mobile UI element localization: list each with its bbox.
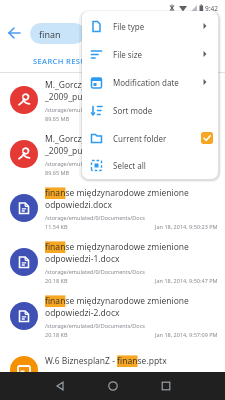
staticText: Current folder	[113, 133, 167, 144]
staticText: 1.82 MB	[45, 379, 66, 386]
staticText: _2009_publiczne.pdf	[45, 91, 126, 103]
staticText: File type	[113, 21, 145, 32]
button[interactable]: File size	[82, 40, 218, 68]
staticText: Jan 18, 2014, 9:57:09 PM	[155, 331, 218, 338]
staticText: /storage/emulated/0/Documents/Docs	[45, 370, 145, 377]
staticText: finanse międzynarodowe zmienione	[45, 241, 189, 253]
staticText: _2009_publiczne.pdf	[45, 145, 126, 157]
staticText: finanse międzynarodowe zmienione	[45, 295, 189, 307]
button[interactable]: Sort mode	[82, 96, 218, 124]
button[interactable]: File type	[82, 12, 218, 40]
staticText: finan	[39, 28, 61, 40]
button[interactable]: finanse międzynarodowe zmienione	[0, 235, 225, 289]
staticText: 11.54 KB	[45, 223, 68, 230]
staticText: /storage/emulated/0/Documents	[45, 160, 131, 167]
staticText: M._Gorczynska_Finanse	[45, 79, 139, 91]
staticText: /storage/emulated/0/Documents	[45, 106, 131, 113]
button[interactable]	[139, 372, 192, 400]
staticText: Modification date	[113, 77, 179, 88]
button[interactable]: M._Gorczynska_Finanse	[0, 73, 225, 127]
staticText: Select all	[113, 160, 146, 171]
button[interactable]: Current folder	[82, 124, 218, 152]
button[interactable]: finanse międzynarodowe zmienione	[0, 289, 225, 343]
staticText: finanse międzynarodowe zmienione	[45, 187, 189, 199]
button[interactable]: M._Gorczynska_Finanse	[0, 127, 225, 181]
staticText: 89.65 MB	[45, 169, 70, 176]
button[interactable]: W.6 BiznesplanZ - finanse.pptx	[0, 343, 225, 397]
staticText: Jan 18, 2014, 9:50:47 PM	[155, 277, 218, 284]
staticText: M._Gorczynska_Finanse	[45, 133, 139, 145]
staticText: /storage/emulated/0/Documents/Docs	[45, 268, 145, 275]
staticText: /storage/emulated/0/Documents/Docs	[45, 214, 145, 221]
staticText: 20.18 KB	[45, 331, 68, 338]
staticText: 9:42	[205, 4, 218, 13]
staticText: Jan 18, 2014, 9:50:23 PM	[155, 223, 218, 230]
staticText: 20.18 KB	[45, 277, 68, 284]
staticText: odpowiedzi-2.docx	[45, 307, 120, 319]
staticText: SEARCH RESULTS	[33, 56, 100, 66]
staticText: Jan 18, 2014, 9:58:12 PM	[155, 379, 218, 386]
button[interactable]	[33, 372, 86, 400]
staticText: W.6 BiznesplanZ - finanse.pptx	[45, 355, 167, 367]
staticText: /storage/emulated/0/Documents/Docs	[45, 322, 145, 329]
staticText: File size	[113, 49, 143, 60]
button[interactable]: Modification date	[82, 68, 218, 96]
staticText: odpowiedzi.docx	[45, 199, 112, 211]
staticText: Sort mode	[113, 105, 153, 116]
button[interactable]	[8, 26, 22, 40]
button[interactable]	[86, 372, 139, 400]
button[interactable]: finanse międzynarodowe zmienione	[0, 181, 225, 235]
button[interactable]: Select all	[82, 152, 218, 178]
staticText: 89.65 MB	[45, 115, 70, 122]
staticText: odpowiedzi-1.docx	[45, 253, 120, 265]
button[interactable]: finan	[30, 23, 85, 44]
****
All of the data is to be reproduced exactly, with the pictures left out.

**The completed task**:
mobile UI element localization: list each with its bbox.
staticText: Current folder	[113, 133, 167, 144]
staticText: 1.82 MB	[45, 379, 66, 386]
staticText: _2009_publiczne.pdf	[45, 91, 126, 103]
staticText: File type	[113, 21, 145, 32]
button[interactable]: File size	[82, 40, 218, 68]
staticText: Jan 18, 2014, 9:57:09 PM	[155, 331, 218, 338]
staticText: /storage/emulated/0/Documents/Docs	[45, 370, 145, 377]
staticText: finanse międzynarodowe zmienione	[45, 241, 189, 253]
staticText: _2009_publiczne.pdf	[45, 145, 126, 157]
staticText: finanse międzynarodowe zmienione	[45, 295, 189, 307]
button[interactable]: Sort mode	[82, 96, 218, 124]
button[interactable]: File type	[82, 12, 218, 40]
staticText: finan	[39, 28, 61, 40]
button[interactable]: finanse międzynarodowe zmienione	[0, 235, 225, 289]
staticText: 11.54 KB	[45, 223, 68, 230]
staticText: /storage/emulated/0/Documents	[45, 160, 131, 167]
staticText: M._Gorczynska_Finanse	[45, 79, 139, 91]
staticText: /storage/emulated/0/Documents	[45, 106, 131, 113]
button[interactable]	[139, 372, 192, 400]
staticText: Modification date	[113, 77, 179, 88]
button[interactable]: M._Gorczynska_Finanse	[0, 73, 225, 127]
staticText: Select all	[113, 160, 146, 171]
button[interactable]: Current folder	[82, 124, 218, 152]
button[interactable]: finanse międzynarodowe zmienione	[0, 289, 225, 343]
staticText: finanse międzynarodowe zmienione	[45, 187, 189, 199]
button[interactable]: M._Gorczynska_Finanse	[0, 127, 225, 181]
staticText: 89.65 MB	[45, 169, 70, 176]
button[interactable]: W.6 BiznesplanZ - finanse.pptx	[0, 343, 225, 397]
staticText: Jan 18, 2014, 9:50:47 PM	[155, 277, 218, 284]
staticText: M._Gorczynska_Finanse	[45, 133, 139, 145]
staticText: /storage/emulated/0/Documents/Docs	[45, 268, 145, 275]
staticText: /storage/emulated/0/Documents/Docs	[45, 214, 145, 221]
staticText: 20.18 KB	[45, 331, 68, 338]
staticText: 9:42	[205, 4, 218, 13]
staticText: Jan 18, 2014, 9:50:23 PM	[155, 223, 218, 230]
staticText: 20.18 KB	[45, 277, 68, 284]
staticText: odpowiedzi-2.docx	[45, 307, 120, 319]
staticText: SEARCH RESULTS	[33, 56, 100, 66]
staticText: Jan 18, 2014, 9:58:12 PM	[155, 379, 218, 386]
button[interactable]	[33, 372, 86, 400]
staticText: W.6 BiznesplanZ - finanse.pptx	[45, 355, 167, 367]
staticText: /storage/emulated/0/Documents/Docs	[45, 322, 145, 329]
staticText: File size	[113, 49, 143, 60]
button[interactable]: Modification date	[82, 68, 218, 96]
staticText: odpowiedzi.docx	[45, 199, 112, 211]
staticText: Sort mode	[113, 105, 153, 116]
button[interactable]	[8, 26, 22, 40]
button[interactable]	[86, 372, 139, 400]
button[interactable]: finanse międzynarodowe zmienione	[0, 181, 225, 235]
button[interactable]: Select all	[82, 152, 218, 178]
staticText: 89.65 MB	[45, 115, 70, 122]
staticText: odpowiedzi-1.docx	[45, 253, 120, 265]
button[interactable]: finan	[30, 23, 85, 44]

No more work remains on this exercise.